For Immediate Release:

January 17, 2012

Today marks the beginning of the second session of the 112th Congress, and another opportunity for Republicans to abandon their ideological agenda and focus on jobs and reducing the deficit. Instead of putting forward a comprehensive jobs plan or taking meaningful action on the deficit, so far, House Republicans have led a do-nothing Congress:
  • “The [Republican] party has yet to coalesce around… a legislative agenda that goes beyond the basic to-do list.” [USA Today, 1/09/12]
  • “Many [House Republicans] arrived brandishing conservative credentials and great expectations, only to see their first year ‘tarnished, because we’ve accomplished little, if anything,’ one said…” [National Journal, 1/12/12]
  • “‘It’s kind of hard to get excited when we just went through a pretty unproductive 2011,’ second-term Rep. Tom Rooney (R-Fla.) said.” [The Hill, 1/17/12]

Instead of taking action on jobs and the deficit, Republicans have walked away from the American people’s top priorities over and over again:

  • December 3, 2010: Republicans walked away from the Bowles-Simpson Bipartisan Fiscal Commission and abandoned a compromise that would have taken meaningful action to address our deficit.
  • March 15, 2011: 54 Republicans walked away from a Continuing Resolution that would keep the government funded for three weeks, and GOP leadership relied on 85 Democrats to pass the bill.
  • April 14, 2011: 59 Republicans walked away from a Continuing Resolution that would keep the government funded for the full year, and GOP leadership relied on 81 Democrats to pass the bill.
  • June 23, 2011: Majority Leader Cantor walked away from the Biden debt limit talks. Republicans refused to abandon their ideological stance protecting millionaires and billionaires from paying their fair share, and put our nation at risk of default.
  • July 22, 2011: Speaker Boehner walked away from debt limit negotiations with President Obama. By doing so, Republicans put our nation at risk of default and failed to take meaningful action on the deficit in order to protect tax cuts for the wealthy.
  • August 1, 2011: 66 Republicans walked away from a bill that would have ensured our nation paid its bills, and GOP leadership relied on 95 Democrats in order to avoid default and ensure America would meet its obligations.
  • November 17, 2011: 101 Republicans walked away from a conference report for the Agriculture, Commerce-Justice-Science, and Transportation-HUD Appropriations bills, and GOP leadership relied on 165 Democrats to pass the bill.
  • November 21, 2011: Republicans walked away from the Joint Select Committee on Deficit Reduction. Instead of working with Democrats on a plan to create jobs, reduce the deficit, strengthen entitlements, and ensure all Americans pay their fair share, Republicans refused to abandon their partisan position.
  • December 16, 2011: 86 Republicans walked away from the omnibus appropriations bill for fiscal year 2012, and GOP leadership relied on 149 Democrats to pass the bill.
  • December 20, 2011: Republicans walked away from a bipartisan Senate compromise and put middle class tax cuts and unemployment insurance at risk.

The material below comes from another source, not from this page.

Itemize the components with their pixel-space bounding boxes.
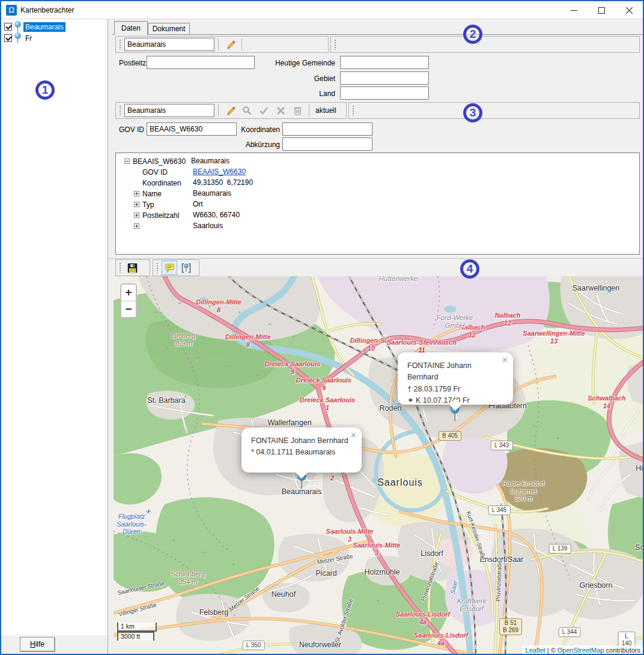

Democrats, on the other hand, are ready to work together to put more Americans back to work and take action to address our deficit in a meaningful way.

  • While Republicans haven’t allowed a vote on the American Jobs Act, and haven’t put forward a jobs plan of their own, Democrats are focused on the Make It In America plan – a plan based on bipartisan proposals to create jobs, boost our economy and strengthen manufacturing.
  • And while Republicans continue to walk away from meaningful action on the deficit in order to protect the wealthiest Americans from paying their fair share, Democrats have been willing to put all options on the table to find a big, bold and balanced solution to our deficit problem.

It’s a new session and a new opportunity for House Republicans to live up to their pledge to put more Americans back to work and restore fiscal responsibility. We hope the GOP will abandon their ideological stance and work with Democrats to address our nation’s challenges.